Adjusting all causes simultaneously gives a male life expectancy that is greater than the actual female one. This is because we have adjusted male death rates to match female ones for all causes that apply to men (but also only those causes), which effectively gives us a set of women with death rates for breast cancer and other female-specific diseases set to zero. We can directly compare life expectancy from male tables adjusted for all causes to that from female tables with female-specific cause rates set to zero. The values (see below) are 84.14 and 84.13 respectively, showing that our method is sensible.

In [93]:
new_tables = copy.deepcopy(tables)
for index in range(len(females) - 1):
    f_index = females[index]
    new_tables[f_index]['Number'] = np.where((new_tables[f_index]['Displayed cause label'] == 'Breast cancer') |
                                             (new_tables[f_index]['Displayed cause label'] == 'Ovarian cancer')|
                                             (new_tables[f_index]['Displayed cause label'] == 'Womb cancer'),
                                             0, tables[f_index]['Number'])
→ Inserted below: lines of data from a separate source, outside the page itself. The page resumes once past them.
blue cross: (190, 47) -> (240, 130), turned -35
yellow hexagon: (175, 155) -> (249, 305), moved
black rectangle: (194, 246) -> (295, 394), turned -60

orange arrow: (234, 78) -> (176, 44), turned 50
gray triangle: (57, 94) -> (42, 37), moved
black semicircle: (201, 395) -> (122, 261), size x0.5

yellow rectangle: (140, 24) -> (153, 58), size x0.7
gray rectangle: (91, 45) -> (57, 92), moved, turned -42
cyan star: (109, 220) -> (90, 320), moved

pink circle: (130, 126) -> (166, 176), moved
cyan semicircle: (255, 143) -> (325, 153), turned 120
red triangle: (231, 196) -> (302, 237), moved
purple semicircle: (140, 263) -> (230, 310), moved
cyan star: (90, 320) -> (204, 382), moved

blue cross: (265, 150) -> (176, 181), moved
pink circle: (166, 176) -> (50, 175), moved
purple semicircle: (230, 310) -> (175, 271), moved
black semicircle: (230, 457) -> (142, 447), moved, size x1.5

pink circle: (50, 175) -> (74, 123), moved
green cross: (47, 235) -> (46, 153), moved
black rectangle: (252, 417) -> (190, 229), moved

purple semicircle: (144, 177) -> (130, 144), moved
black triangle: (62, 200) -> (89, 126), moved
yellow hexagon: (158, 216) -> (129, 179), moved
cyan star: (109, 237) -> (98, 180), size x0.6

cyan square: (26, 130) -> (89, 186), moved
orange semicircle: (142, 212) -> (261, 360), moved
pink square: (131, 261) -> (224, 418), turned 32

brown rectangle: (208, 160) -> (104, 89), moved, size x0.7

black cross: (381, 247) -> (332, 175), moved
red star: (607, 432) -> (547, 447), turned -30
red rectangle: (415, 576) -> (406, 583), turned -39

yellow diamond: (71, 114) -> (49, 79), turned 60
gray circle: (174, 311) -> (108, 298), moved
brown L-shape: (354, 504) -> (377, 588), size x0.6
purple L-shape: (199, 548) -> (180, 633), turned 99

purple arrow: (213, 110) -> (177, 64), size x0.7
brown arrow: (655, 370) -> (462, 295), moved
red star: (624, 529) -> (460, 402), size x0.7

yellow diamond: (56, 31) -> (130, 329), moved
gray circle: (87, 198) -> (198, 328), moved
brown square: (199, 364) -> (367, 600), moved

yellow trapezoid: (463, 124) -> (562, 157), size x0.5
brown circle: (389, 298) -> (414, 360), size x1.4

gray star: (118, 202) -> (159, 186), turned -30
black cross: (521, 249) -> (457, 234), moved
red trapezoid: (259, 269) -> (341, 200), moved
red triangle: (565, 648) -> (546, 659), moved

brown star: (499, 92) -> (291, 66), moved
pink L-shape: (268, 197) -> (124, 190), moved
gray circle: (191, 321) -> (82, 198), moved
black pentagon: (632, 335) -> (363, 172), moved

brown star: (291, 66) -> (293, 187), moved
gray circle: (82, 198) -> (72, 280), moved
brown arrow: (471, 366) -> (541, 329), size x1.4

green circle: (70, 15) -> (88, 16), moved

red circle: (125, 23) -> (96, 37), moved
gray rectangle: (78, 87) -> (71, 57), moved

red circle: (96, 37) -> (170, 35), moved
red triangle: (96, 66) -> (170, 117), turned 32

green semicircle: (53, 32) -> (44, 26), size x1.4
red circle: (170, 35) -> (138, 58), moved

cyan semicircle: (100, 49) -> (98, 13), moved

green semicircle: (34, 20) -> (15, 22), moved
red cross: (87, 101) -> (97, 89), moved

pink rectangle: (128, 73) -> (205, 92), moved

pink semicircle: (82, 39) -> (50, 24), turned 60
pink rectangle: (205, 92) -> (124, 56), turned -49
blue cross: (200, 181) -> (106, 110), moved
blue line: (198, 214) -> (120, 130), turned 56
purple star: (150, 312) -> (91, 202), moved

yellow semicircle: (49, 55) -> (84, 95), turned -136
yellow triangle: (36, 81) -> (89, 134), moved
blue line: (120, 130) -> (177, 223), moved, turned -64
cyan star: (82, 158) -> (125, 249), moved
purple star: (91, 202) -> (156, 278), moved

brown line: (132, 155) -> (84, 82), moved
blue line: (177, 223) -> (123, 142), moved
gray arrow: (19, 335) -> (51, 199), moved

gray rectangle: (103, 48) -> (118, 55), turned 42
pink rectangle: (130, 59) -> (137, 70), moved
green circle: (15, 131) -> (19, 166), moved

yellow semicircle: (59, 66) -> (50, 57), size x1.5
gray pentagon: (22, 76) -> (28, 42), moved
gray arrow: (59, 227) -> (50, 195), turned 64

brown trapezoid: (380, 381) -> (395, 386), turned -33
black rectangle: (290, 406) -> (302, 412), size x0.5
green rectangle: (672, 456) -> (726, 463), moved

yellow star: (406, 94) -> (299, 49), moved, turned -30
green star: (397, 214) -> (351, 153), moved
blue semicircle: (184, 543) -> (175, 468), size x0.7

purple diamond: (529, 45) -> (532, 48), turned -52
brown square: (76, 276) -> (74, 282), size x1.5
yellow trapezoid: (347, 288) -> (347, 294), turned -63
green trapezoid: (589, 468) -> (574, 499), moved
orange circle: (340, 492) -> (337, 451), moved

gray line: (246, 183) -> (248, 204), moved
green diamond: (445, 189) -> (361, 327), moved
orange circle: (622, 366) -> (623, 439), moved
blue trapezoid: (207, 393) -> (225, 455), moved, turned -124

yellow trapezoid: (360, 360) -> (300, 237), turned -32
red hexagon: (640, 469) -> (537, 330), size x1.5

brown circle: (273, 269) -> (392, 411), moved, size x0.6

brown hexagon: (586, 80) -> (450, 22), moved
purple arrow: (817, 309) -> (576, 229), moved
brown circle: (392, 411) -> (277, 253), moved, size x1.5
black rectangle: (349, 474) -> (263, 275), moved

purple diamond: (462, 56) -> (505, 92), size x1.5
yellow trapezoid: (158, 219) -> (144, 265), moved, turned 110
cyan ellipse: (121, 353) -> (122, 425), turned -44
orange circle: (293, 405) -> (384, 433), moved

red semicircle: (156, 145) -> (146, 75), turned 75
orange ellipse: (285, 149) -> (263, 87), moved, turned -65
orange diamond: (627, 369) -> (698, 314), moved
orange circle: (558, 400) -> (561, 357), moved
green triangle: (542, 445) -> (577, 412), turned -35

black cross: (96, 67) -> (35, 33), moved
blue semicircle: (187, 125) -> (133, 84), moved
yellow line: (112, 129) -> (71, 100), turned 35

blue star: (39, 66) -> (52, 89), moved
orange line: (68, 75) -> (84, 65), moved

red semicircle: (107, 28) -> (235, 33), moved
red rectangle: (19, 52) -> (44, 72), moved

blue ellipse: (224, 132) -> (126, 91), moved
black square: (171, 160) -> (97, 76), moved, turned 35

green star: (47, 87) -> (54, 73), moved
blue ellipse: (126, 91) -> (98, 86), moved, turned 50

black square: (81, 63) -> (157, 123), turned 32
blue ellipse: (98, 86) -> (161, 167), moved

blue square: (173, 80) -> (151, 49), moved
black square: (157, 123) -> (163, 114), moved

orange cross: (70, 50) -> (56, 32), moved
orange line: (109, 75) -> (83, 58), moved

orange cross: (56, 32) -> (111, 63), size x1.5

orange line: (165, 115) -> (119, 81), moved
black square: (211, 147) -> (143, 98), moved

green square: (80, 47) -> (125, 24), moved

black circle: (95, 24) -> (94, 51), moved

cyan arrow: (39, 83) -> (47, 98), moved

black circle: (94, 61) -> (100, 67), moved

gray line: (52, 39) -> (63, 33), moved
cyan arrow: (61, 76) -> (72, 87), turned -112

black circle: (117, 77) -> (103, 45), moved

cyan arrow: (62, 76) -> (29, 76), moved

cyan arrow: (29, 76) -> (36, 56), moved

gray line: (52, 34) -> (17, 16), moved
print('Female life expectancy without gender-specific diseases: {:.2f}'.format(expectancy(new_tables, females)))
Female life expectancy without gender-specific diseases: 84.13

Below is a graph of the proportion of the gap each of the top 30 causes is responsible for:

In [94]:
df['Increase'] = 100 * df['Increase'] / sum(df['Increase'])
df[:30],13), legend=False)
plt.xticks(rotation=45, ha='right')
plt.ylabel('Percentage responsible')

From these results, we conclude that gender differences in a few causes of death (heart disease, suicide, drug overdoses, diseases caused by alcohol and cigarettes, and car accidents) are responsible for the majority of the gender gap in life expectancy, but that smaller differences in a large number of other diseases are responsible for a significant minority of it. Further research could be done to see what effects changes in drinking and smoking for each gender would have on the gap. It would also be interesting to repeat this analysis on data from a different country.